Other points include early elections, amendments to the Federal Court laws, Article 26 of the National Card Law and minorities, and the cancellation of decisions of the Saddam Hussein Revolutionary Leadership Council, some of which relate to the disputed areas, including agricultural lands.
Agricultural lands are one of the most challenges in Kirkuk province and other disputed areas. These issues have not yet been fully resolved and occasionally cause conflict and problems in different areas insce 2003 when the Iraqi regime led by Saddam Hussein was toppled..
The structure of government
In the cabinet of Sudani, voting for two ministries has been postponed and so far 21 ministers have been appointed and given confidence, some of them in the disputed territories and three women have received ministerial posts.

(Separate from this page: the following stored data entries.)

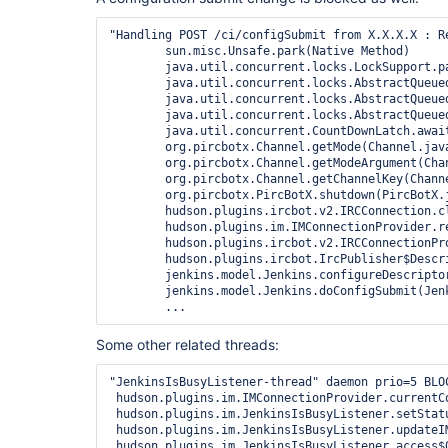
"Handling POST /ci/configSubmit from X.X.X.X : R
	sun.misc.Unsafe.park(Native Method)

	java.util.concurrent.locks.LockSupport.park(LockSupport.java:186)

	java.util.concurrent.locks.AbstractQueuedSynchronizer.parkAndCheckInterrupt(AbstractQueuedSynchronizer.java:834)

	java.util.concurrent.locks.AbstractQueuedSynchronizer.doAcquireSharedInterruptibly(AbstractQueuedSynchronizer.java:994)

	java.util.concurrent.locks.AbstractQueuedSynchronizer.acquireSharedInterruptibly(AbstractQueuedSynchronizer.java:1303)

	java.util.concurrent.CountDownLatch.await(CountDownLatch.java:236)

	org.pircbotx.Channel.getMode(Channel.java:127)

	org.pircbotx.Channel.getModeArgument(Channel.java:182)

	org.pircbotx.Channel.getChannelKey(Channel.java:239)

	org.pircbotx.PircBotX.shutdown(PircBotX.java:2872)

	hudson.plugins.ircbot.v2.IRCConnection.close(IRCConnection.java:102)

	hudson.plugins.im.IMConnectionProvider.releaseConnection(IMConnectionProvider.java:92)

	hudson.plugins.ircbot.v2.IRCConnectionProvider.setDesc(IRCConnectionProvider.java:19)

	hudson.plugins.ircbot.IrcPublisher$DescriptorImpl.configure(IrcPublisher.java:336)

	jenkins.model.Jenkins.configureDescriptor(Jenkins.java:2915)

	jenkins.model.Jenkins.doConfigSubmit(Jenkins.java:2878)

Some other related threads:
"JenkinsIsBusyListener-thread" daemon prio=5 BLOC
 hudson.plugins.im.IMConnectionProvider.currentC
 hudson.plugins.im.JenkinsIsBusyListener.setStatu
 hudson.plugins.im.JenkinsIsBusyListener.updateI
 hudson.plugins.im.JenkinsIsBusyListener.access$0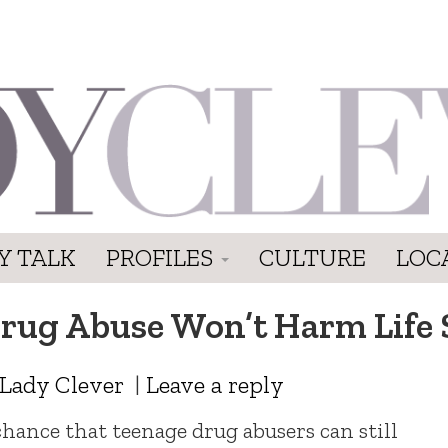
Y TALK
PROFILES
CULTURE
LOC
Drug Abuse Won’t Harm Life 
Lady Clever
|
Leave a reply
 chance that teenage drug abusers can still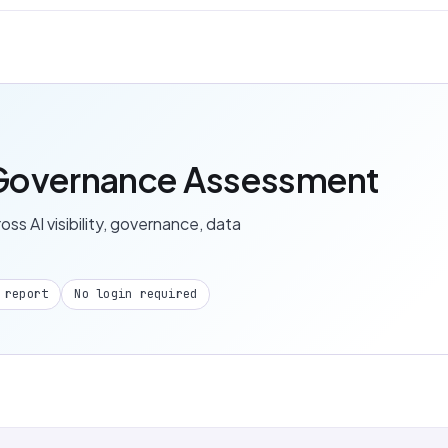
I Governance Assessment
s AI visibility, governance, data
 report
No login required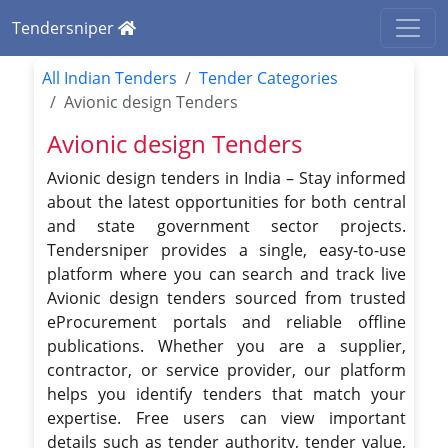
Tendersniper
All Indian Tenders
Tender Categories
Avionic design Tenders
Avionic design Tenders
Avionic design tenders in India – Stay informed
about the latest opportunities for both central
and state government sector projects.
Tendersniper provides a single, easy-to-use
platform where you can search and track live
Avionic design tenders sourced from trusted
eProcurement portals and reliable offline
publications. Whether you are a supplier,
contractor, or service provider, our platform
helps you identify tenders that match your
expertise. Free users can view important
details such as tender authority, tender value,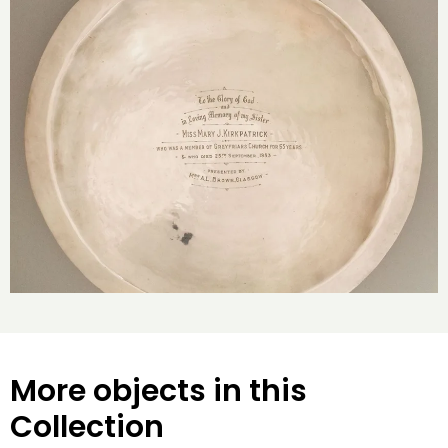
More objects in this
Collection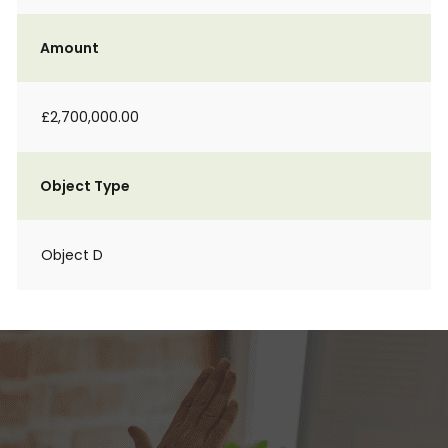
Amount
£2,700,000.00
Object Type
Object D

Kirkuk has two ministers, Nineveh two ministers, Diyala and Salahaddin one minister.
Mohammed Ali Tamim, leader of the Taqadum party, led by Speaker Mohammed Halbusi, received confidence as deputy prime minister and planning minister.
Tamim, 48, a Sunni Arab from Hawija district of Kirkuk province, holds a doctorate in international relations. He was the minister of education in 2010. He was elected to the first, third, fourth and fifth sessions of the Iraqi parliament.
The Iraqi Ministry of Justice went to Khalid Salam Shuani as the candidate of the Patriotic Union of Kurdistan PUK.
Shuwani, 47, from Kirkuk, holds a doctorate in law. His last post was the Kurdistan Regional Government's minister for negotiations with Baghdad. He served as lawmaker in two sessions and worked as adviser to the Iraqi president Fouad Massoum.
The Turkmen community has received one ministry and is trying to get another. For the first time, one of their candidates became defense minister, Sabbath Abbasi, 59, from Nineveh, who holds a bachelor's degree in military science and has served two terms in parliament.
Ahmad Fakak, 61, who holds a doctorate in political history and has previously held several positions, including minister of higher education, has a number of books of poetry and stories, has been appointed as minister of culture.
Ivan Yakub Jaber, a Christian, who resigned from the previous cabinet until the parliamentary elections, was re-elected as the youngest minister in the new cabinet.
Taif Sami, born in 1963 in Baghdad, has been the deputy minister of finance since 2019. She holds a bachelor's degree in administration and economics and was director of the budget office at the Ministry of Finance.
The Ministry of Communications was filled by Ayan Aboud. Born in 1967 in Baghdad, she holds a doctorate in communications engineering and has previously held several positions, including advisor to the minister of communications from 2007 up to 2021.